HART: It's been like a roller coaster for the last few months. Like sometimes the water is super, super salty. Sometimes it's not as bad. Sometimes it smells like you're in a swimming pool. Sometimes we have no water pressure. It's been a mess.
HALLE: Around 2,000 Plaquemines Parish residents have been dealing with the same problem. Drive around the area, JT says, and you can see how neighbors have been forced to dump pricey appliances along the road. At its worst, parish leaders say the water flowing through people’s pipes was 6.5 times saltier than the Environmental Protection Agency recommends. And after months, the damaging effects of the incredibly salty water running through the pipelines became more visible.
JAIME: If you drive up and down the road, you're going to see hot water heaters sitting by the road because people have had to replace them. I know several people, five I can name off the top of my hand in the last two weeks, where they came home and their hot water heater has busted because the salt water has corroded it and their home has flooded.
HALLE: A few weeks before, JT himself was confused when he opened his dishwasher and found dark red spots on his plates.
JAIME: Started looking and took the top rack off. The salt water has eaten into it and corroded the top rack to where rust is getting on my dishes. (:08)
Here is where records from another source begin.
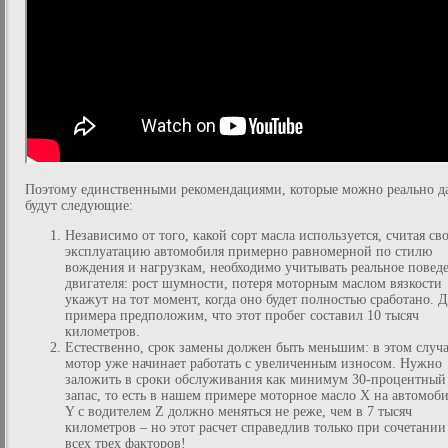
Поэтому единственными рекомендациями, которые можно реально да
будут следующие:
Независимо от того, какой сорт масла используется, считая св
эксплуатацию автомобиля примерно равномерной по стилю
вождения и нагрузкам, необходимо учитывать реальное повед
двигателя: рост шумности, потеря моторным маслом вязкости
укажут на тот момент, когда оно будет полностью сработано. 
примера предположим, что этот пробег составил 10 тысяч
километров.
Естественно, срок замены должен быть меньшим: в этом случ
мотор уже начинает работать с увеличенным износом. Нужно
заложить в сроки обслуживания как минимум 30-процентный
запас, то есть в нашем примере моторное масло X на автомоб
Y с водителем Z должно меняться не реже, чем в 7 тысяч
километров – но этот расчет справедлив только при сочетании
всех трех факторов!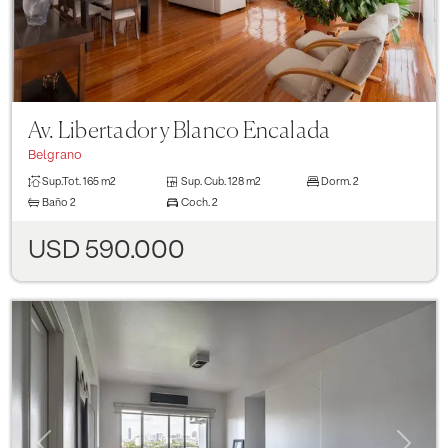
Av. Libertador y Blanco Encalada
Belgrano
Sup.Tot.
165 m2
Sup. Cub.
128 m2
Dorm.
2
Baño
2
Coch.
2
USD 590.000
Previous
Next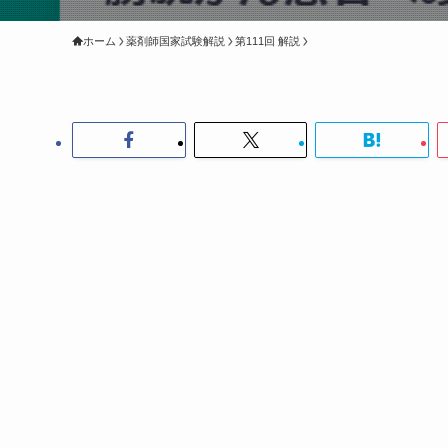
ホーム
薬剤師国家試験解説
第111回 解説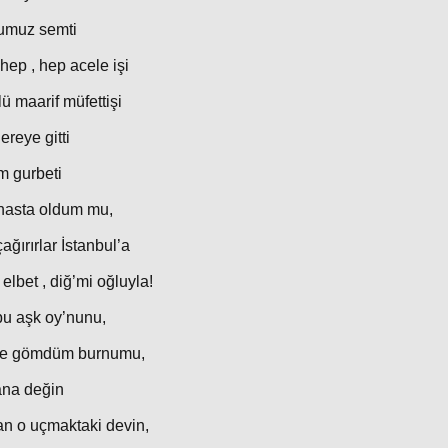
ğumuz semti
 hep , hep acele işi
ü maarif müfettişi
reye gitti
m gurbeti
hasta oldum mu,
ağırırlar İstanbul’a
elbet , diğ’mi oğluyla!
bu aşk oy’nunu,
ne gömdüm burnumu,
kana değin
an o uçmaktaki devin,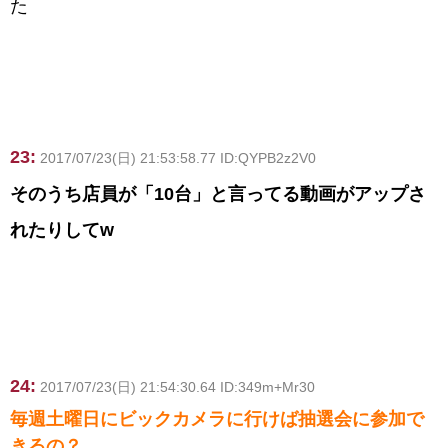
た
23:
2017/07/23(日) 21:53:58.77 ID:QYPB2z2V0
そのうち店員が「10台」と言ってる動画がアップさ
れたりしてw
24:
2017/07/23(日) 21:54:30.64 ID:349m+Mr30
毎週土曜日にビックカメラに行けば抽選会に参加で
きるの？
HALLE: Local officials had arranged free water distribution from fire stations, sending more than 1.5 million gallons out the door within three months – but Kristen and JT said availability has been spotty. And business owners have been largely left to fend for themselves.
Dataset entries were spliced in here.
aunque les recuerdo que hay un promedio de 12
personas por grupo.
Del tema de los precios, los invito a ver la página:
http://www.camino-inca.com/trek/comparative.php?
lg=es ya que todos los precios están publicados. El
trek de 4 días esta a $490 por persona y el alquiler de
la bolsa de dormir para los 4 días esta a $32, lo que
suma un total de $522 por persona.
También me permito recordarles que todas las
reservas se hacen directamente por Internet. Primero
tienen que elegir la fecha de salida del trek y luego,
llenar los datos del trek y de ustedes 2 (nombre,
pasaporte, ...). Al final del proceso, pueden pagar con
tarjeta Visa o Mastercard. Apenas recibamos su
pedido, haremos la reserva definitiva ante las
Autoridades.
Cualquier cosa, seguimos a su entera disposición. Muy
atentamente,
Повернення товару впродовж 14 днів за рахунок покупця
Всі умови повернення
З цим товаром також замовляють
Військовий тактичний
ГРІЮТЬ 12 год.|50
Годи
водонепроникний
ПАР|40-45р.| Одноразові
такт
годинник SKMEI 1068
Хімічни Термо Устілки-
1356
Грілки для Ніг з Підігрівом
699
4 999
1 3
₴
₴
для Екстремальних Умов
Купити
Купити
As a fishing guide, JT says he’s had to warn his customers traveling south to buy water outside of the parish. Grocery stores in the south Plaquemines didn’t have enough. He gives clients a laundry list of disclaimers.
JAIME: You have to inform them that the water is not drinkable and don't make coffee when you get ice. Don't put it in your drinks, you know, if you have heart problems or kidney problems. … If you get to the dollar store here, everybody else down here has to have it too. So they're out. They have to get drinking water in the city.
HALLE: And at a bar, where access to ice is critical, Kristen says it hasn’t been easy. Her bar usually makes its own ice, but that ice turned salty. When ice isn’t available from the parish, she’s had to pay $5 per bag that another store has shipped in from outside the parish. She says she’s tried to take it in stride.
HARTT:. Like I'm basically used to it. Like we're used to like going to see if the firehouse has ice so I can serve my customers mixed drinks without having to use that ice.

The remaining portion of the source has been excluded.